Nanny Boo Boo told me that it was going to come out sooner or later. I said I wanted it to come out later but that wee bastard let things out of the bag. Nanny Boo Boo said that I just had to let her make her own mind up about it. The wee fellah may be a dick but he might have done me a favour if it gets me some spandex love.

She said that she had been to the doctors after taking a funny turn when her and Fabian Wildman were in the garden (she said it wasn't as dramatic as she makes it sound but Fabian insisted she was going to the doctor about it). She's been told that she needs to cut back on the alcohol and cakes (even though Nanny Boo Boo is not in any way fat) and take some regular exercise.

I asked her if she'd like to take Battle Cat for a walk with me sometime. She said that she'd like that because she doesn't get to have as much time with him as she used to. She said she could even take him for walks herself because she knows that I don't have as much time as I used to now I'm at work, and I'll have even less when that girl accepts my kinky ways.

Wednesday 22 September 2010

Tonight Was a Disaster/ Dreams of Spandex are So Very Far Away

So me and The Punchbowl Girl went to this party on Monday night. I was all set to be there acting all cool and saying "this is my girlfriend"/ "have you met my girlfriend"/ "my girlfriend likes that film but I haven't seen it yet" (you get the idea).

On walking in I was surprised to find that I didn't know anyone. It was full of new students at Queens who were out partying for their freshers week. This was great because I could be that guy with a girlfriend (I've had girlfriends before, loads but if you've been following this blog long you'll know I've had a dry run).

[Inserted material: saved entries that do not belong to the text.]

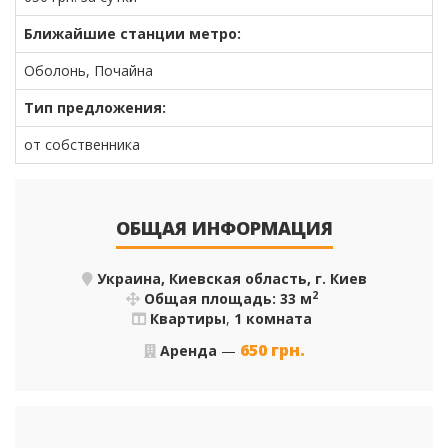
Ближайшие станции метро:
Оболонь, Почайна
Тип предложения:
от собственника
ОБЩАЯ ИНФОРМАЦИЯ
Украина, Киевская область, г. Киев
2
Общая площадь: 33 м
Квартиры
,
1 комната
650
грн.
Аренда
—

Anyway I'm having a good time and The Punchbowl Girl is having a great time and she's telling me this really funny story about getting fired and how she had phoned the work sickline the week before and left a message giving a real sob sob excuse but didn't press the hang up button on her mobile and was dancing around her room singing a song about how she wasn't going to work with a hangover and it was a shit job anyway before she realised it was still recording. Then she left another message saying it was a joke and she'd be in for her shift.

She'd just finished when My Protege walked into the room.

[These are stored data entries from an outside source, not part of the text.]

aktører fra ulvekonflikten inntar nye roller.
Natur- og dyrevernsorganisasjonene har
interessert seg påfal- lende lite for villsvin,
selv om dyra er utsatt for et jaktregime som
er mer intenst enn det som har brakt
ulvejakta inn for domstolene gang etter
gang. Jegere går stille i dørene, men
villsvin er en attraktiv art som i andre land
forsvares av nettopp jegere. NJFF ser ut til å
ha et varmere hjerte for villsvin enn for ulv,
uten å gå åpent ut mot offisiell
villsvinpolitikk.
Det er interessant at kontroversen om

"Tuesday Kid, I haven't seen you in ages, what's the craic?" he said.
I didn't get a chance to answer him before his mate went:

"That's that gay fucker who wears women's swimsuits. He's so gay!"

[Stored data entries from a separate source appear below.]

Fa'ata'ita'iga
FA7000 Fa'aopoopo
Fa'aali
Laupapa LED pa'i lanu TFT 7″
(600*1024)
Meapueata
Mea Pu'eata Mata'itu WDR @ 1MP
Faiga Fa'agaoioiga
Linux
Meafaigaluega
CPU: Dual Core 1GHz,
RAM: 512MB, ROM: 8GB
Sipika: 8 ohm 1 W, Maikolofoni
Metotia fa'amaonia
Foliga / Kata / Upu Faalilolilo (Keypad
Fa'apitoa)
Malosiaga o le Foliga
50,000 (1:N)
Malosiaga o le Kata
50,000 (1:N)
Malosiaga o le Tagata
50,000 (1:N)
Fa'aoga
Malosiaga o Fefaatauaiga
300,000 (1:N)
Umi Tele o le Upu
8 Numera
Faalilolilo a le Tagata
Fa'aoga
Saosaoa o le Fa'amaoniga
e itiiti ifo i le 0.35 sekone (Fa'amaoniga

My Protege elbowed him in the ribs and said, "he's not gay he's a transvestite. What he does in private is his own business."

Then his mate started some rant all about how his da used to wear his mum's clothes and she split up with him because he was a weirdo and he's in jail now.

"You're da's in jail for kicking two blokes fuck in," My Protege said. "That's as macho as you get."

Everyone was staring at me by this stage and probably trying to picture me in the Baywatch outfit. Including The Punchbowl Girl who asked if I did.

I said no and that the only swimsuit I wore was a pair of Speedos. My Protege tried to fix things more by  telling stories about how I'd been a great influence on him and taught him how to be a man. Everyone listening knew fine rightly that the spandex stories were true.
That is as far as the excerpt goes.